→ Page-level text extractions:
^^^^^^^^

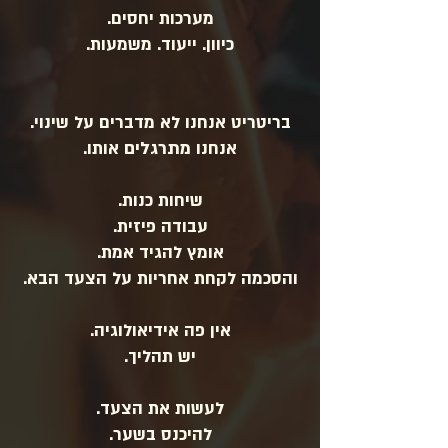
מערכות יחסים.
כיוון. ייעוד. משמעות.
בריטריט אנחנו לא מדברים על שינוי.
אנחנו
מתרגלים
אותו.
שיחות כנות.
עבודה פיזית.
אומץ להגיד אמת.
והסכמה לקחת אחריות על הצעד הבא.
אין פה אידיאולוגיה.
יש תהליך.
לעשות את הצעד.
להיכנס בשער.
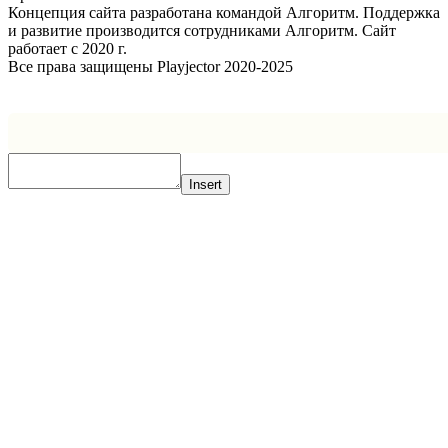
Концепция сайта разработана командой Алгоритм. Поддержка
и развитие производится сотрудниками Алгоритм. Сайт
работает с 2020 г.
Все права защищены Playjector 2020-2025
Facebook
Twitter
WhatsApp
Telegram
Кнопка
«Наверх»
Insert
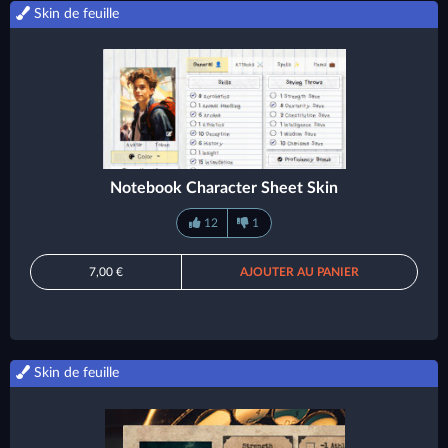
Skin de feuille
Notebook Character Sheet Skin
12
1
7,00 €
AJOUTER AU PANIER
Skin de feuille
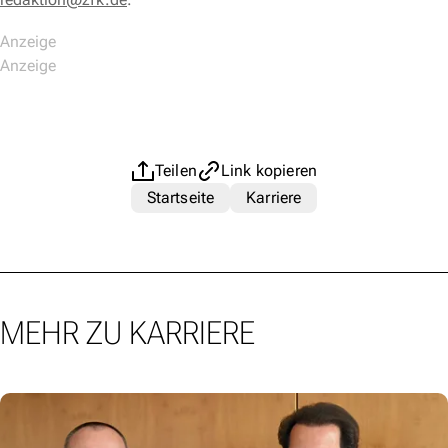
Teilen
Link kopieren
Startseite
Karriere
MEHR ZU KARRIERE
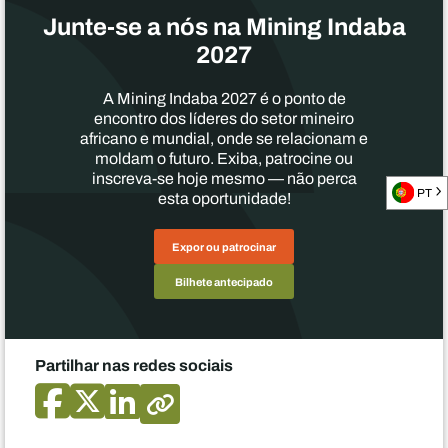
Junte-se a nós na Mining Indaba
2027
A Mining Indaba 2027 é o ponto de
encontro dos líderes do setor mineiro
africano e mundial, onde se relacionam e
moldam o futuro. Exiba, patrocine ou
inscreva-se hoje mesmo — não perca
PT
esta oportunidade!
Expor ou patrocinar
Bilhete antecipado
Partilhar nas redes sociais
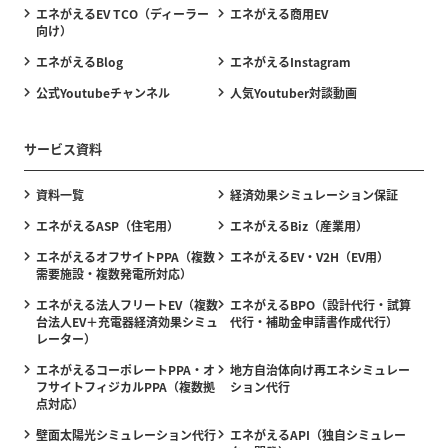
エネがえるEV TCO（ディーラー
エネがえる商用EV
向け）
エネがえるBlog
エネがえるInstagram
公式Youtubeチャンネル
人気Youtuber対談動画
サービス資料
資料一覧
経済効果シミュレーション保証
エネがえるASP（住宅用）
エネがえるBiz（産業用）
エネがえるオフサイトPPA（複数
エネがえるEV・V2H（EV用）
需要施設・複数発電所対応）
エネがえる法人フリートEV（複数
エネがえるBPO（設計代行・試算
台法人EV＋充電器経済効果シミュ
代行・補助金申請書作成代行）
レーター）
エネがえるコーポレートPPA・オ
地方自治体向け再エネシミュレー
フサイトフィジカルPPA（複数拠
ション代行
点対応）
壁面太陽光シミュレーション代行
エネがえるAPI（独自シミュレー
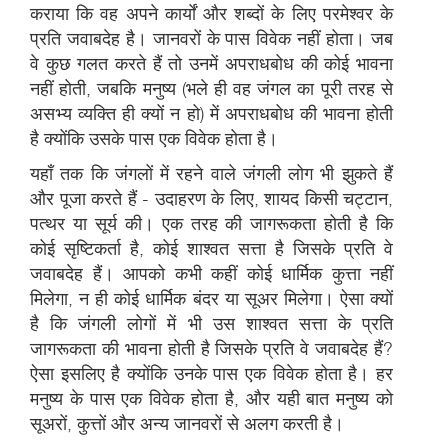
कराया कि वह अपने कार्यों और शब्दों के लिए परमेश्वर के
प्रति जवाबदेह है। जानवरों के पास विवेक नहीं होता। जब
वे कुछ गलत करते हैं तो उनमें अपराधबोध की कोई भावना
नहीं होती, जबकि मनुष्य (भले ही वह जंगल का पूरी तरह से
असभ्य व्यक्ति ही क्यों न हो) में अपराधबोध की भावना होती
है क्योंकि उसके पास एक विवेक होता है।
यहाँ तक कि जंगलों में रहने वाले जंगली लोग भी झुकते हैं
और पूजा करते हैं - उदाहरण के लिए, शायद किसी चट्टान,
पत्थर या सूर्य की। एक तरह की जागरूकता होती है कि
कोई सृष्टिकर्ता है, कोई शाश्वत सत्ता है जिसके प्रति वे
जवाबदेह हैं। आपको कभी कहीं कोई धार्मिक कुत्ता नहीं
मिलेगा, न ही कोई धार्मिक बंदर या सूअर मिलेगा। ऐसा क्यों
है कि जंगली लोगों में भी उस शाश्वत सत्ता के प्रति
जागरूकता की भावना होती है जिसके प्रति वे जवाबदेह हैं?
ऐसा इसलिए है क्योंकि उनके पास एक विवेक होता है। हर
मनुष्य के पास एक विवेक होता है, और यही बात मनुष्य को
सूअरों, कुत्तों और अन्य जानवरों से अलग करती है।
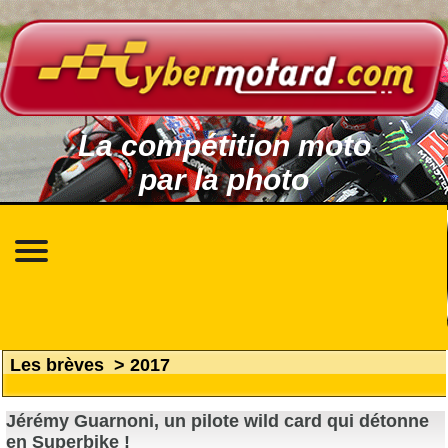
La compétition moto
par la photo
Les brèves
>
2017
Jérémy Guarnoni, un pilote wild card qui détonne
en Superbike !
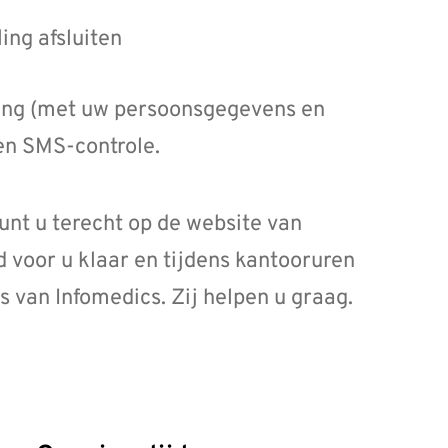
ling afsluiten
ening (met uw persoonsgegevens en
en SMS-controle.
unt u terecht op de website van
jd voor u klaar en tijdens kantooruren
 van Infomedics. Zij helpen u graag.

^^^^^^^^

→ Exercise prompt:
All lines of the entries containing the string "אנחנו" must be shown in full.

→ Solution for this exercise:
בריטריט אנחנו לא מדברים על שינוי.
אנחנו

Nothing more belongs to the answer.